As they do each year, Merin’s entire unit — nearly 500 people — had performed a mass casualty drill in Israel just one month prior to the earthquake. Less than 48 hours after the earthquake hit, Merin’s unit put that training to the test, leaving their jobs and families behind, and boarding a plane for Haiti.
With the consent of the Israeli government and some true chutzpa, the delegation — 121 IDF nurses, physicians and medics, and 109 members of the Israeli Home Front Command — landed in Port-au-Prince, Haiti, and began setting up a field hospital in a soccer field owned by a Jewish man. Six hours later, on the morning of Jan. 16, the hospital started to see its first patients.
One news report referred to the IDF site as the “Rolls Royce of emergency medical care.” The 80-bed field hospital was fully functional and was the only place that provided X-rays and other imaging services.
“We were also the only hospital to have a synagogue,” Merin said, showing a photograph of a small tent in which two doctors davened.
The field hospital employed bar code technology to keep track of patients and have an “exact knowledge of what’s going on,” according to Merin. The “very simple, efficient” system also allowed family members to search for loved ones.
But the team faced a variety of issues, from no air-conditioning and running out of supplies to ethical dilemmas and dealing with their own emotions.
“You can’t treat all of them, so how do you make those decisions?” Merin asked. “As a physician, you’re always sidetracked by the patient that you cannot treat and you wonder, Did I do the right thing?”
Merin’s team established ethical committees so that one doctor was not responsible for making the sole life-or-death decision about a patient, and developed criteria for which patients they would accept. Out of their first 500 patients, only 13 died.
“We knew we picked up the right patients,” Merin said.
Patients were also discharged as soon as they were able to leave, in an effort to treat others with more severe injuries.

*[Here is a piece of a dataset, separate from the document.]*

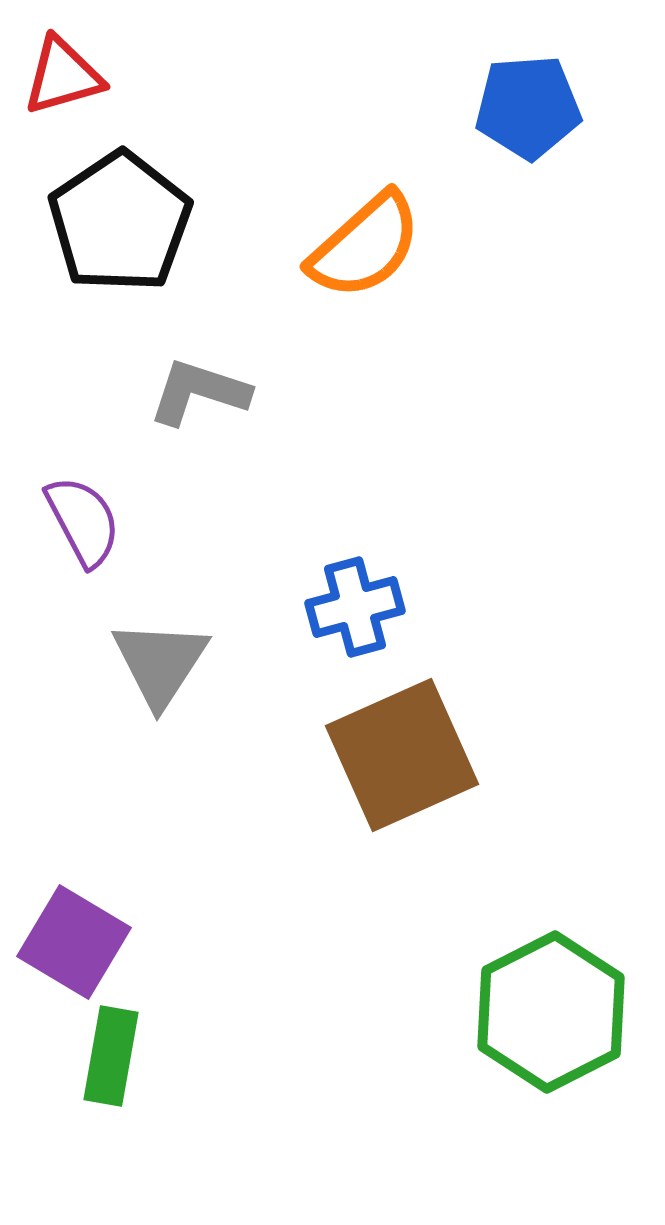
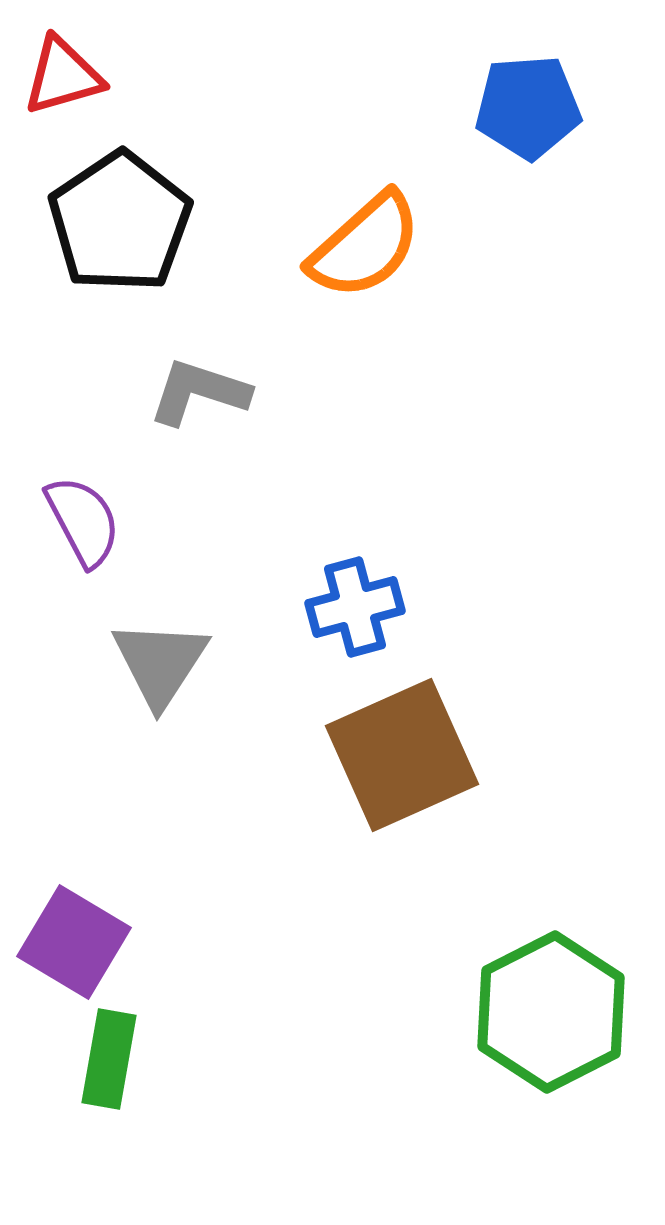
green rectangle: moved 2 px left, 3 px down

“I’m sure we made mistakes, but we were trying to do the right thing for the maximum number of people over there,” Merin said.
After more than a week in Haiti, Merin’s trauma unit began seeing fewer patients with traumatic injuries. And, with the arrival of the USS Comfort, the United States Navy hospital ship, and the reopening of the main hospital in Port-au-Prince, the Israeli delegation went home.

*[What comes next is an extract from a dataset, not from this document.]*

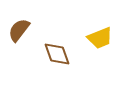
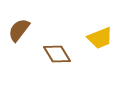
brown diamond: rotated 12 degrees counterclockwise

The IDF field hospital was operational for 10 days. In that time, the team saw 1,111 patients, performed 242 surgeries and delivered 16 babies. Only 17 patients died.
Dr. Merle Hillman is an emergency physician at United Hospital in St. Paul and a team commander of the Minnesota chapter of the National Disaster Medical System (NDMS). He attended Merin’s talk.
“We should be proud of what they did,” he said of the Israeli delegation. “They are really good at it.”
Merin said he was proud to represent the Jewish state.
“It was a privilege, it was an honor to go and assist other people in need, and we were very proud that we were going in the IDF uniforms,” Merin said. “It was an extremely meaningful time in my life… [We came back] with the knowledge that we did some good.”
In May, Merin received the Medal of Valor from the Simon Wiesenthal Center in Los Angeles on behalf of the IDF. Upon accepting the award, he spoke of the Polish woman who had saved his father and enabled his family to be rebuilt in Israel.
“From this woman’s example, I learned the power of what it means to save a life,” Merin said. “In the magnitude of the disaster, [the IDF personnel] were merely a drop in the ocean. But for the 1,100 people we had the privilege to treat, this represents the true spirit of medicine. That no matter the race, religion or ethnicity of the patient, we will always treat them to the best of our abilities.”